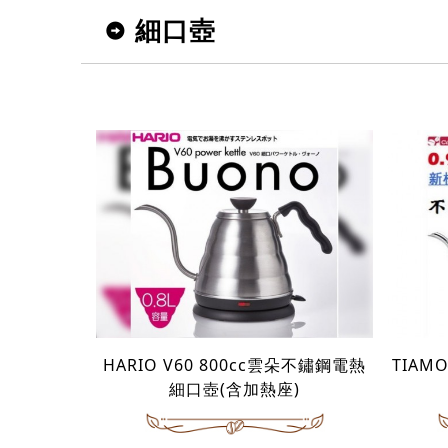
細口壺
HARIO V60 800cc雲朵不鏽鋼電熱
TIAM
細口壺(含加熱座)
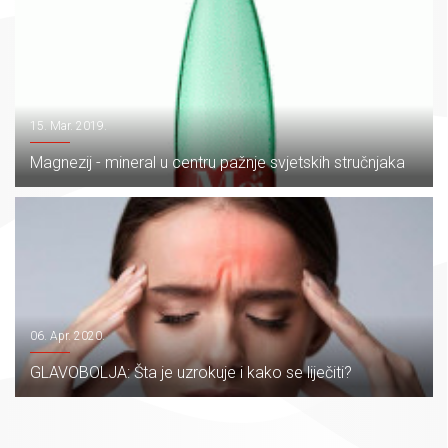
15. Mar. 2019.
Magnezij - mineral u centru pažnje svjetskih stručnjaka
06. Apr. 2020.
GLAVOBOLJA: Šta je uzrokuje i kako se liječiti?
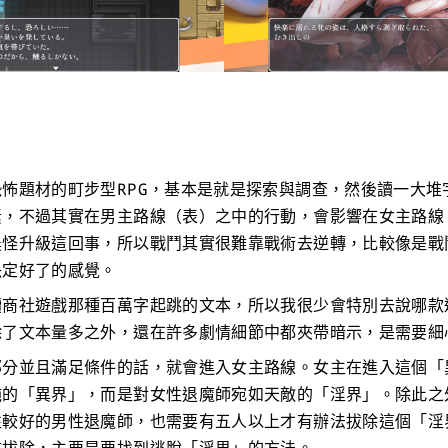
怖題材的町步型RPG，基本是就是探索與調查，然後讀一大堆
素，不過其實在男主路線（表）之中的行動，會影響在女主路線
農怪升級這回事，所以戰鬥其實很難靠戰術去逆轉，比較像是戰
決定好了的感覺。
讀商社遊戲那種百萬字起跳的文本，所以我很少會特別去說哪款
除了文本量多之外，還在許多劇情細節中都夾帶暗示，是需要細
部分並且滿足條件的話，就會進入女主路線。女主在進入這個「
純的「異界」，而是對女性退魔師宛如天敵的「淫界」。除此之
性較好的男性退魔師，也需要有五人以上才有辦法拔除這個「淫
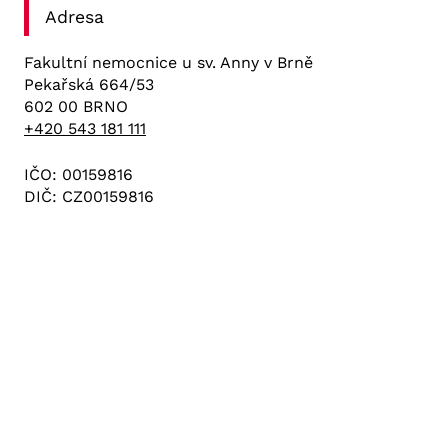
Adresa
Fakultní nemocnice u sv. Anny v Brně
Pekařská 664/53
602 00 BRNO
+420 543 181 111
IČO: 00159816
DIČ: CZ00159816
Důležité odkazy
Zdravotnická pracoviště
Kariéra
Vedení nemocnice
Kontakty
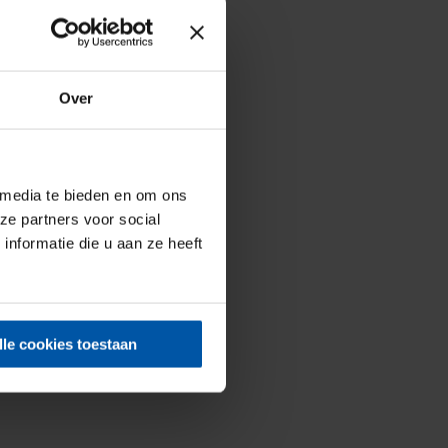
Over
 media te bieden en om ons
ze partners voor social
nformatie die u aan ze heeft
lle cookies toestaan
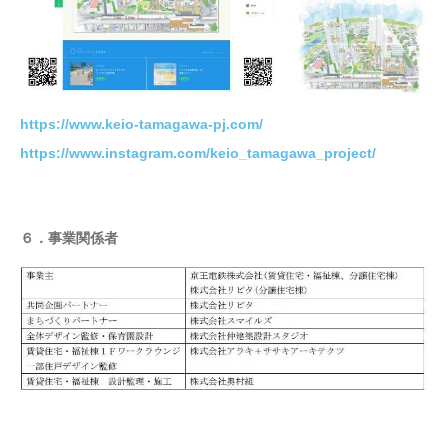
https://www.keio-tamagawa-pj.com/
https://www.instagram.com/keio_tamagawa_project/
６．事業関係者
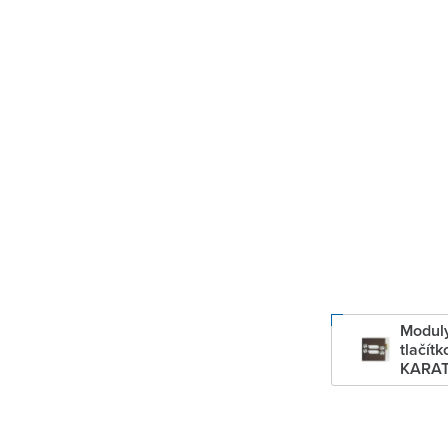
Moduly
tlačítk
KARAT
- - - -
_WORK TASK:_
Tally the lines in the material above that contain "https". Respond with the number and nothing else.

_RESPONSE TO THIS EXERCISE:_
2